The investigators then tested the effect of a program of educating doctors, patients, and families in order to improve management of life-sustaining treatments. Nearly five thousand patients in the same hospitals were divided into two groups--control and intervention. For the intervention group, the investigators provided the doctors with a statistical prediction of whether his or her patient would live in the event that intensive care was required. The investigators documented patients' and families' preferences on care and also educated families as to prognosis and treatment options. Nurses working for the study organized these conversations. The control group was managed in the usual way without the extra educational activities. Somewhat to everyone's amazement, the study found no difference at all between the groups in the number of patients that received unwanted cardiopulmonary resuscitation and intensive care and no difference from the original observational study. (5)

Of 479 patients in SUPPORT that lived through their first hospitalization and then died within six months, eighty-one percent wanted to die at home and only about half got their wish.(6) SUPPORT's extensive on-site and real-time physician education had no effect whatsoever on physician behavior towards patients at the end of life. Reading between the lines of the scientific papers, there was anguish. I think the investigators did not want to believe the results they reported but knew them to be accurate and thus had to report them.

When the investigators at the Dartmouth Institute for Health Policy and Clinical Practice examined regional differences in Medicare spending for patients who were hospitalized with the diagnoses of hip fracture, heart attack, or colorectal cancer, they found that in regions with high bed counts, fifty-four percent of patients died in the hospital.
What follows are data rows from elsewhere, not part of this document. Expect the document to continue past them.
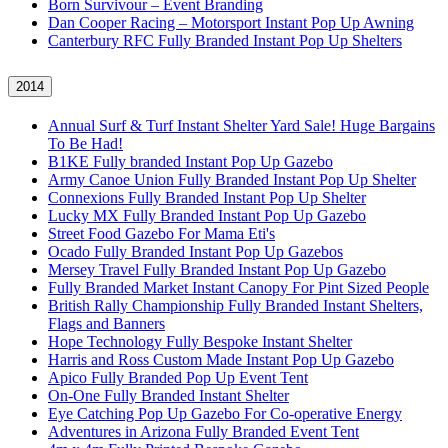
Born Survivour – Event Branding
Dan Cooper Racing – Motorsport Instant Pop Up Awning
Canterbury RFC Fully Branded Instant Pop Up Shelters
2014
Annual Surf & Turf Instant Shelter Yard Sale! Huge Bargains
To Be Had!
B1KE Fully branded Instant Pop Up Gazebo
Army Canoe Union Fully Branded Instant Pop Up Shelter
Connexions Fully Branded Instant Pop Up Shelter
Lucky MX Fully Branded Instant Pop Up Gazebo
Street Food Gazebo For Mama Eti's
Ocado Fully Branded Instant Pop Up Gazebos
Mersey Travel Fully Branded Instant Pop Up Gazebo
Fully Branded Market Instant Canopy For Pint Sized People
British Rally Championship Fully Branded Instant Shelters,
Flags and Banners
Hope Technology Fully Bespoke Instant Shelter
Harris and Ross Custom Made Instant Pop Up Gazebo
Apico Fully Branded Pop Up Event Tent
On-One Fully Branded Instant Shelter
Eye Catching Pop Up Gazebo For Co-operative Energy
Adventures in Arizona Fully Branded Event Tent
In regions with lower bed counts, twenty-three percent died in the hospital. Personal preference did not influence the place of death at all. (7)Similar variation in end-of-life care is found even among the nation's top hospitals.(8)(9)Patients' dignity would be respected and a lot of money saved if people's wishes at the end of life were communicated accurately and if the members of the health care system respected them.

  1. Christopher Hogan, June Lunney, Jon Gabel, et al., "Medicare Beneficiaries' Costs of Care in the Last Year of Life,” Health Affairs 20, no. 4 (July/August 2001): 188-195.
  2. Matthew R. Williams, Rachel B. Wellner, Elizabeth A. Hartnett, et al., "Long-Term Survival and Quality of Life in Cardiac Surgical Patients with Prolonged Intensive Care Unit Length of Stay,” Annals of Thoracic Surgery 73, no. 5 (May 2002): 1472-1478.
  3. Thomas J. Prendergast and John M. Luce, "Increasing Incidence of Withholding and Withdrawal of Life Support from the Critically Ill,” American Journal of Respiratory and Critical Care Medicine 155, no. 1 January 1997: 15-20.
  4. SUPPORT Principal Investigators, "A controlled trial to improve care for seriously ill hospitalized patients. The study to understand prognoses and preferences for outcomes and risks of treatments (SUPPORT),” JAMA 274, no. 20 (November 22, 1995): 1591-1598.
  5. Ibid.
  6. Robert S. Pritchard, Elliott S. Fisher ES, Joan M. Teno, et al., "Influence of Patient Preferences and Local Health System Characteristics on the Place of Death. SUPPORT Investigators. Study to Understand Prognoses and Preferences for Risks and Outcomes of Treatment,” Journal of American Geriatric Society 46, no. 10 (October 1998): 1242-1250.
  7. Ibid.
  8. Thomas J. Prendergast, Michael T. Claessens, and John M. Luce, "A National Survey of End of Life Care for Critically Ill Patients,” American Journal of Respiratory and Critical Care Medicine158, no. 4(October 1998): 1163-1167.
  9. John E. Wennberg, Elliott S. Fisher, Therese A. Stukel, et al., "Use of Hospitals, Physician Visits, and Hospice Care During Last Six Months of Life Among Cohorts Loyal to Highly Respected Hospitals in the United States,” BMJ 328, no. 7440 (March 13, 2004): 607.